In September 2019, the Bombay High Court restrained DHFL from making further payments, disbursements to any unsecured creditors and secured creditors except in cases where payments are to be made on a pro-rata basis to all secured creditors out of its current and future receivables in preference to the payments owed to Reliance Nippon.

By an order passed in October, 2019 the High Court further directed the continuance of the order till the disposal of the motion and similar orders were passed in the interim applications filed in the other commercial suits.

In November 2019, the High Court clarified that DHFL shall not be prevented from making any payments overdue or payable under the assignment agreements in favour of any or all such banks or assignees of loans.

Aggrieved by these orders restraining DHFL from making any payments towards the fixed deposits, the fixed depositors moved the Supreme Court.

The Appellants placed reliance on Sections 36 and 36 (A) of the National Housing Bank Act, 1987 and Section 45 (q)(a) of the Reserve Bank of India Act, 1934 to argue that for the Appellants should be given preference over the contractual claims of the debenture holders.

The Reserve Bank of India, however, informed the Court that it had filed an application under Sections 227 and 239 (2)(zk) of the Insolvency and Bankruptcy Code, 2016 read with Rule 5 and 6 of the Insolvency and Bankruptcy (Insolvency and Liquidation Proceedings of Financial Service Providers and Application to Adjudicatory Authority), Rules, 2019 before the National Company Law Tribunal, Mumbai against DHFL.

It was added that on December 3, 2019, the insolvency plea was admitted and moratorium under Section 14 IBC had come into effect.

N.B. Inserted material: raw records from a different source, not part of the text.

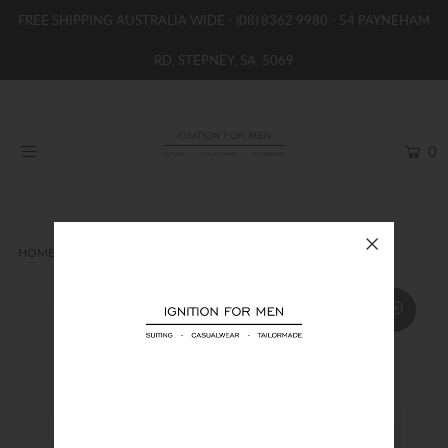
FREE SHIPPING AUSTRALIA WIDE -
(08) 8362 9980
- 54 PAYNEHAM
RD, STEPNEY, SA, 5069
HOME
NEW
0
SHOP
BRANDS
WOMENS
HOME
TIES
MONCLEEF TIE
BOYS / GIRLS
SALE STOCK / THE OUTLET
TAILOR MADE
CONTACT
SUIT HIRE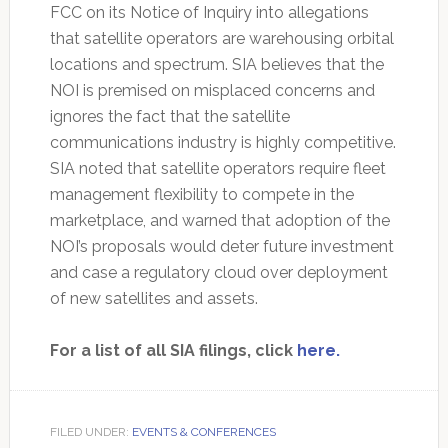
FCC on its Notice of Inquiry into allegations
that satellite operators are warehousing orbital
locations and spectrum. SIA believes that the
NOI is premised on misplaced concerns and
ignores the fact that the satellite
communications industry is highly competitive.
SIA noted that satellite operators require fleet
management flexibility to compete in the
marketplace, and warned that adoption of the
NOI’s proposals would deter future investment
and case a regulatory cloud over deployment
of new satellites and assets.
For a list of all SIA filings, click
here.
FILED UNDER:
EVENTS & CONFERENCES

The Court further recorded that after the initiation of the corporate insolvency resolution process, the High Court had noted that the moratorium had come into operation from the date of the filing of the application i.e. November 29, 2019 and parties before it were granted liberty to approach the NCLT for redressal of their grievances.

The Court also recorded that the NCLT had referred to the Appellants in its order passed on December 3, 2019 and directed the Administrator to update the list of depositors along with the outstanding amounts payable to each one to take care of their interest in future.

Subsequently, the Administrator had made a public announcement under Regulation 6 of the Insolvency and Bankruptcy Board of India (Insolvency Resolution Process for Corporate Persons) Regulations, 2016 to state that public depositors were included as a class of creditors under Section 21(6A)(b) IBC.

Even during the first meeting of the Committee of Creditors, it was decided that the interests of the depositors shall be taken into account, in accordance with the provisions of the IBC, the Court observed.

The Appellants, however, expressed his apprehension that the Bombay High Court orders would come in the way of consideration of the claims made by the depositors before the Committee of Creditors and the Administrator.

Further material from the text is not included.